I've never heard the opera. I guess I've assumed there's a reason why we never hear anything from it but "Ebben." Perhaps it's a contender in the competition for "most famous one-aria opera"? It would be interesting to hear from someone who thinks highly of it.


----------



## vivalagentenuova (Jun 11, 2019)

Woodduck said:


> I've never heard the opera. I guess I've assumed there's a reason why we never hear anything from it but "Ebben." Perhaps it's a contender in the competition for "most famous one-aria operas"? It would be interesting to hear from someone who thinks highly of it.


----------



## Woodduck (Mar 17, 2014)

vivalagentenuova said:


>


"Before he died his skin went yellow"!

How could I have neglected such a masterwork all these years? No wonder Puccini was jealous.


----------



## Azol (Jan 25, 2015)

I would actually like to cast my vote for Muzio - despite horrible sound quality she got me completely carried away with the dream-like quality of her voice. Spani was also great, slightly tinny on top, but still with all the drama required. Bravi to both ladies!


----------



## Operasinger (May 28, 2021)

Listen how gorgeously Hina Spani perform this (although it's in Italian instead of French)-


----------



## Woodduck (Mar 17, 2014)

Operasinger said:


> Listen how gorgeously Hina Spani perform this (although it's in Italian instead of French)-


WOW!

I'm trying to think of something else to say, but my mouth is still hanging open.


----------



## vivalagentenuova (Jun 11, 2019)

Woodduck said:


> "Before he died his skin went yellow"!
> 
> How could I have neglected such a masterwork all these years? No wonder Puccini was jealous.


:lol:

There's a relatively nondescript baritone aria from La Wally that I've hard sometimes. I have the Tebaldi set too, but she and Del Monaco are way past their primes and I've never bothered to listen to the whole thing. Apparently it ends when the soprano gets taken out in an avalanche, so it could be worth hearing that scene. But mostly I think Toscanini was friends with Catalani while he had a rocky relationship with Puccini (in part because Puccini was not a hyper-nationalistic patriot) so his judgments are correspondingly biased and silly.

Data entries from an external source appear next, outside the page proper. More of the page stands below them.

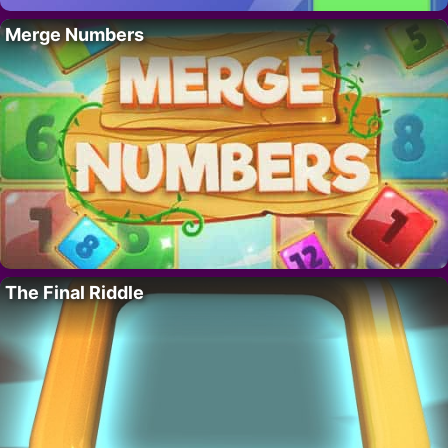
Merge Numbers
The Final Riddle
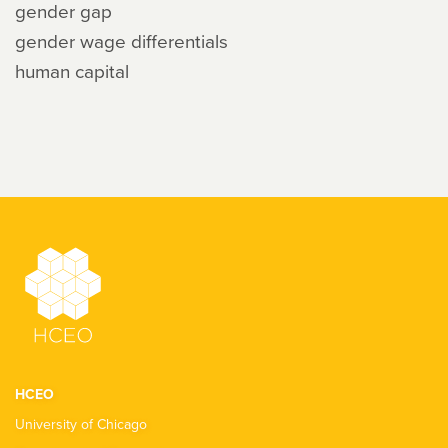
gender gap
gender wage differentials
human capital
HCEO
University of Chicago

Spani is great. There's a Lebendige Vergangenheit set devoted to her, and she appears as Desdemona in excerpts with Zenatello and Granforte.

This is a hard choice and I don't have a vote yet.


----------



## BalalaikaBoy (Sep 25, 2014)

BalalaikaBoy said:


> I have no idea who Hina Spani is, but if she got even one vote against Claudia Muzio from a reasonably knowledgeable afficionado, she must be really good. I'll have to give her a listen.


...wow, I'm glad I did.


----------



## Dimace (Oct 19, 2018)

Woodduck said:


> "Before he died his skin went yellow"!
> 
> How could I have neglected such a masterwork all these years? No wonder Puccini was jealous.


I was ready to write that I could exchange 3 Verdi's operas for this one, but I don't like to be dramatic or overreacting with the music. Loreley is also a VERY GOOD opera.


----------